(DATA TO USE)
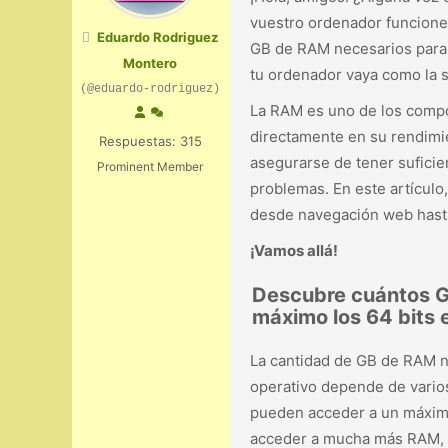
vuestro ordenador funcione 
Eduardo Rodriguez
GB de RAM necesarios para 
Montero
tu ordenador vaya como la s
(@eduardo-rodriguez)
La RAM es uno de los compo
directamente en su rendimie
Respuestas: 315
asegurarse de tener sufici
Prominent Member
problemas. En este artículo
desde navegación web hasta
¡Vamos allá!
Descubre cuántos G
máximo los 64 bits 
La cantidad de GB de RAM n
operativo depende de varios
pueden acceder a un máximo
acceder a mucha más RAM, 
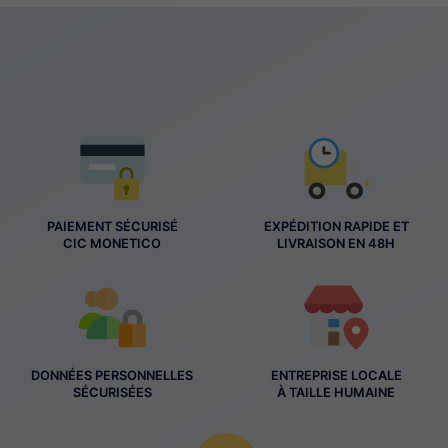
PAIEMENT SÉCURISÉ
EXPÉDITION RAPIDE ET
CIC MONETICO
LIVRAISON EN 48H
DONNÉES PERSONNELLES
ENTREPRISE LOCALE
SÉCURISÉES
À TAILLE HUMAINE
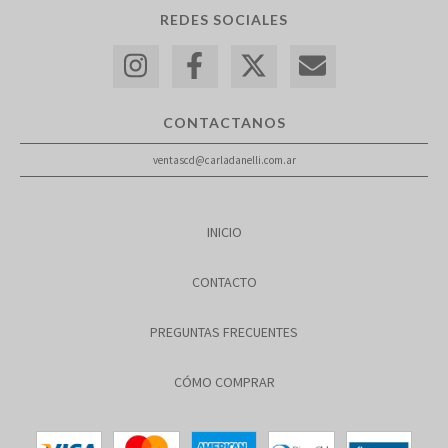
REDES SOCIALES
CONTACTANOS
ventascd@carladanelli.com.ar
INICIO
CONTACTO
PREGUNTAS FRECUENTES
CÓMO COMPRAR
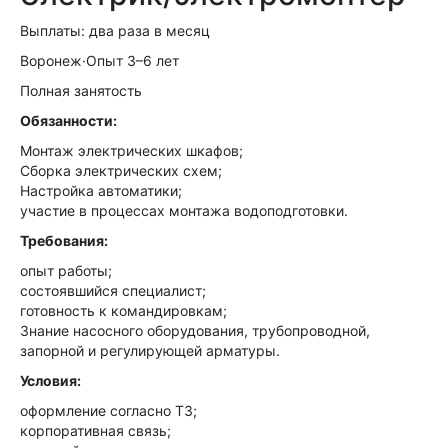
Выплаты: два раза в месяц
Воронеж·Опыт 3–6 лет
Полная занятость
Обязанности:
Монтаж электрических шкафов;
Сборка электрических схем;
Настройка автоматики;
участие в процессах монтажа водоподготовки.
Требования:
опыт работы;
состоявшийся специалист;
готовность к командировкам;
Знание насосного оборудования, трубопроводной,
запорной и регулирующей арматуры.
Условия:
оформление согласно ТЗ;
корпоративная связь;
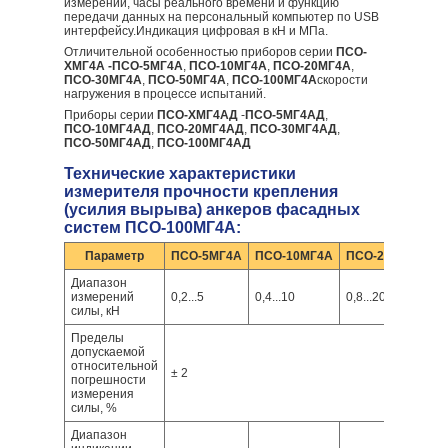
измерений, часы реального времени и функцию
передачи данных на персональный компьютер по USB
интерфейсу.Индикация цифровая в кН и МПа.
Отличительной особенностью приборов серии
ПСО-
ХМГ4А -
ПСО-5МГ4А
,
ПСО-10МГ4А
,
ПСО-20МГ4А
,
ПСО-30МГ4А
,
ПСО-50МГ4А
,
ПСО-100МГ4А
скорости
нагружения в процессе испытаний.
Приборы серии
ПСО-ХМГ4АД
-
ПСО-5МГ4АД
,
ПСО-10МГ4АД
,
ПСО-20МГ4АД
,
ПСО-30МГ4АД
,
ПСО-50МГ4АД
,
ПСО-100МГ4АД
Технические характеристики
измерителя прочности крепления
(усилия вырыва) анкеров фасадных
систем ПСО-100МГ4А:
Параметр
ПСО-5МГ4А
ПСО-10МГ4А
ПСО-20МГ4А
П
Диапазон
измерений
0,2...5
0,4...10
0,8...20
1,
силы, кН
Пределы
допускаемой
относительной
± 2
погрешности
измерения
силы, %
Диапазон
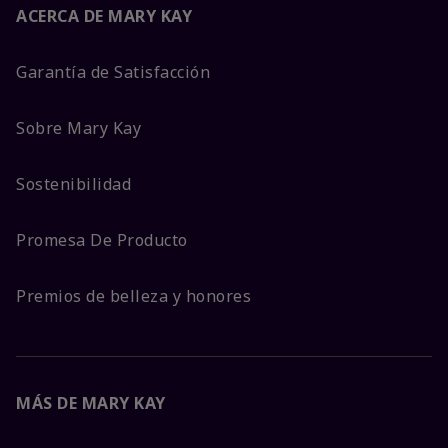
ACERCA DE MARY KAY
Garantía de Satisfacción
Sobre Mary Kay
Sostenibilidad
Promesa De Producto
Premios de belleza y honores
MÁS DE MARY KAY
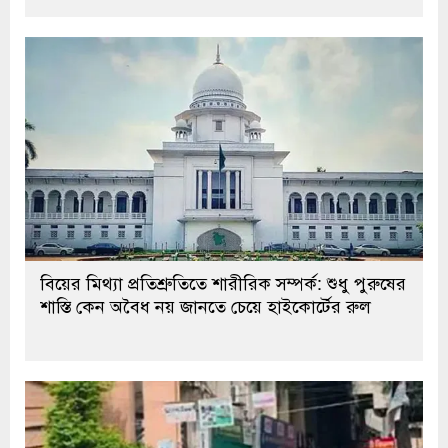
বিয়ের মিথ্যা প্রতিশ্রুতিতে শারীরিক সম্পর্ক: শুধু পুরুষের
শাস্তি কেন অবৈধ নয় জানতে চেয়ে হাইকোর্টের রুল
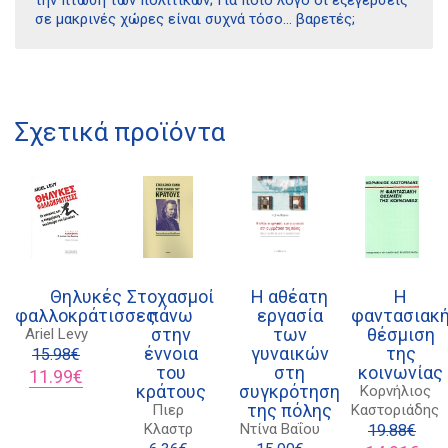
σε µακρινές χώρες είναι συχνά τόσο… βαρετές;
Διδότου 34, Αθήνα 106 80
Σχετικά προϊόντα
21 1750 8340
kombrai.bs@gmail.com
Πολιτική προστασίας δεδομένων
Θηλυκές
Στοχασμοί
Η αθέατη
Η
Πολιτική επιστροφών
φαλλοκράτισσες
πάνω
εργασία
φαντασιακ
Τρόποι Πληρωμής
στην
των
θέσμιση
Ariel Levy
έννοια
γυναικών
της
15.98
€
Όροι χρήσης
του
στη
κοινωνίας
Original
Η
11.99
€
κράτους
συγκρότηση
Κορνήλιος
price
τρέχουσα
Αποστολές
της πόλης
Πιερ
Καστοριάδης
was:
τιμή
Κλαστρ
Ντίνα Βαΐου
15.98€.
είναι:
19.88
€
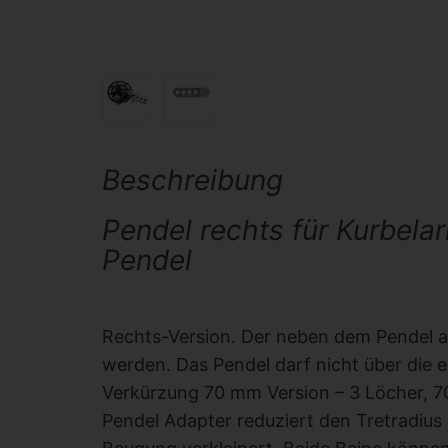
Beschreibung
Pendel rechts für Kurbela
Pendel
Rechts-Version. Der neben dem Pendel a
werden. Das Pendel darf nicht über die
Verkürzung 70 mm Version – 3 Löcher, 
Pendel Adapter reduziert den Tretradius 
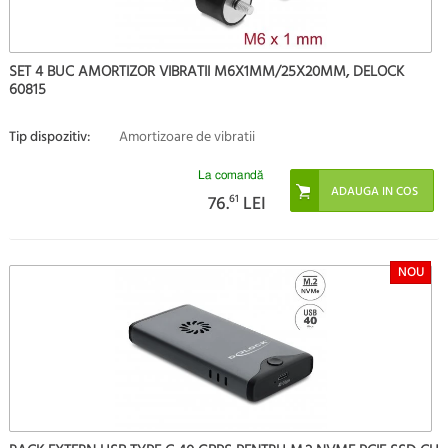
SET 4 BUC AMORTIZOR VIBRATII M6X1MM/25X20MM, DELOCK
60815
Tip dispozitiv:
Amortizoare de vibratii
La comandă
76.
61
LEI
NOU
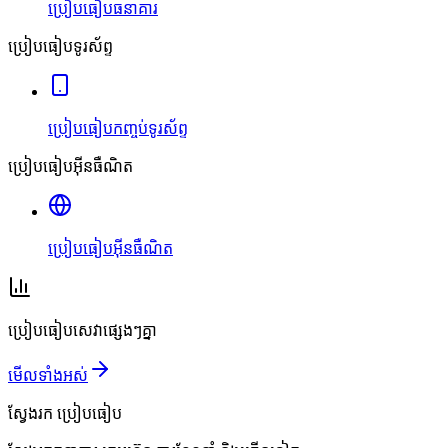
ប្រៀបធៀបធនាគារ
ប្រៀបធៀបទូរស័ព្ទ
ប្រៀបធៀបកញ្ចប់ទូរស័ព្ទ
ប្រៀបធៀបអ៊ីនធឺណិត
ប្រៀបធៀបអ៊ីនធឺណិត
ប្រៀបធៀបសេវាផ្សេងៗគ្នា
មើលទាំងអស់
ស្វែងរក
ប្រៀបធៀប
(End DATA TO USE)
**WHAT THE EXERCISE ASKS**
In the copy, include no pictures; transcribe every record above verbatim.

**WRITTEN REPLY**
vuestro ordenador funcione 
Eduardo Rodriguez
GB de RAM necesarios para 
Montero
tu ordenador vaya como la s
(@eduardo-rodriguez)
La RAM es uno de los compo
directamente en su rendimie
Respuestas: 315
asegurarse de tener sufici
Prominent Member
problemas. En este artículo
desde navegación web hasta
¡Vamos allá!
Descubre cuántos G
máximo los 64 bits 
La cantidad de GB de RAM n
operativo depende de varios
pueden acceder a un máximo
acceder a mucha más RAM, 
PAIEMENT SÉCURISÉ
EXPÉDITION RAPIDE ET
CIC MONETICO
LIVRAISON EN 48H
DONNÉES PERSONNELLES
ENTREPRISE LOCALE
SÉCURISÉES
À TAILLE HUMAINE
REDES SOCIALES
CONTACTANOS
ventascd@carladanelli.com.ar
INICIO
CONTACTO
PREGUNTAS FRECUENTES
CÓMO COMPRAR
Выплаты: два раза в месяц
Воронеж·Опыт 3–6 лет
Полная занятость
Обязанности:
Монтаж электрических шкафов;
Сборка электрических схем;
Настройка автоматики;
участие в процессах монтажа водоподготовки.
Требования:
опыт работы;
состоявшийся специалист;
готовность к командировкам;
Знание насосного оборудования, трубопроводной,
запорной и регулирующей арматуры.
Условия:
оформление согласно ТЗ;
корпоративная связь;
измерений, часы реального времени и функцию
передачи данных на персональный компьютер по USB
интерфейсу.Индикация цифровая в кН и МПа.
Отличительной особенностью приборов серии
ПСО-
ХМГ4А -
ПСО-5МГ4А
,
ПСО-10МГ4А
,
ПСО-20МГ4А
,
ПСО-30МГ4А
,
ПСО-50МГ4А
,
ПСО-100МГ4А
скорости
нагружения в процессе испытаний.
Приборы серии
ПСО-ХМГ4АД
-
ПСО-5МГ4АД
,
ПСО-10МГ4АД
,
ПСО-20МГ4АД
,
ПСО-30МГ4АД
,
ПСО-50МГ4АД
,
ПСО-100МГ4АД
Технические характеристики
измерителя прочности крепления
(усилия вырыва) анкеров фасадных
систем ПСО-100МГ4А:
Параметр
ПСО-5МГ4А
ПСО-10МГ4А
ПСО-20МГ4А
П
Диапазон
измерений
0,2...5
0,4...10
0,8...20
1,
силы, кН
Пределы
допускаемой
относительной
± 2
погрешности
измерения
силы, %
Диапазон
ACERCA DE MARY KAY
Garantía de Satisfacción
Sobre Mary Kay
Sostenibilidad
Promesa De Producto
Premios de belleza y honores
MÁS DE MARY KAY
বিয়ের মিথ্যা প্রতিশ্রুতিতে শারীরিক সম্পর্ক: শুধু পুরুষের
শাস্তি কেন অবৈধ নয় জানতে চেয়ে হাইকোর্টের রুল
σε µακρινές χώρες είναι συχνά τόσο… βαρετές;
Διδότου 34, Αθήνα 106 80
Σχετικά προϊόντα
21 1750 8340
kombrai.bs@gmail.com
Πολιτική προστασίας δεδομένων
Θηλυκές
Στοχασμοί
Η αθέατη
Η
Πολιτική επιστροφών
φαλλοκράτισσες
πάνω
εργασία
φαντασιακ
Τρόποι Πληρωμής
στην
των
θέσμιση
Ariel Levy
έννοια
γυναικών
της
15.98
€
Όροι χρήσης
του
στη
κοινωνίας
Original
Η
11.99
€
κράτους
συγκρότηση
Κορνήλιος
price
τρέχουσα
Αποστολές
της πόλης
Πιερ
Καστοριάδης
was:
τιμή
Κλαστρ
Ντίνα Βαΐου
15.98€.
είναι:
19.88
€
Beschreibung
Pendel rechts für Kurbela
Pendel
Rechts-Version. Der neben dem Pendel a
werden. Das Pendel darf nicht über die
Verkürzung 70 mm Version – 3 Löcher, 
Pendel Adapter reduziert den Tretradius 
SET 4 BUC AMORTIZOR VIBRATII M6X1MM/25X20MM, DELOCK
60815
Tip dispozitiv:
Amortizoare de vibratii
La comandă
76.
61
LEI
NOU
ប្រៀបធៀបធនាគារ
ប្រៀបធៀបទូរស័ព្ទ
ប្រៀបធៀបកញ្ចប់ទូរស័ព្ទ
ប្រៀបធៀបអ៊ីនធឺណិត
ប្រៀបធៀបអ៊ីនធឺណិត
ប្រៀបធៀបសេវាផ្សេងៗគ្នា
មើលទាំងអស់
ស្វែងរក
ប្រៀបធៀប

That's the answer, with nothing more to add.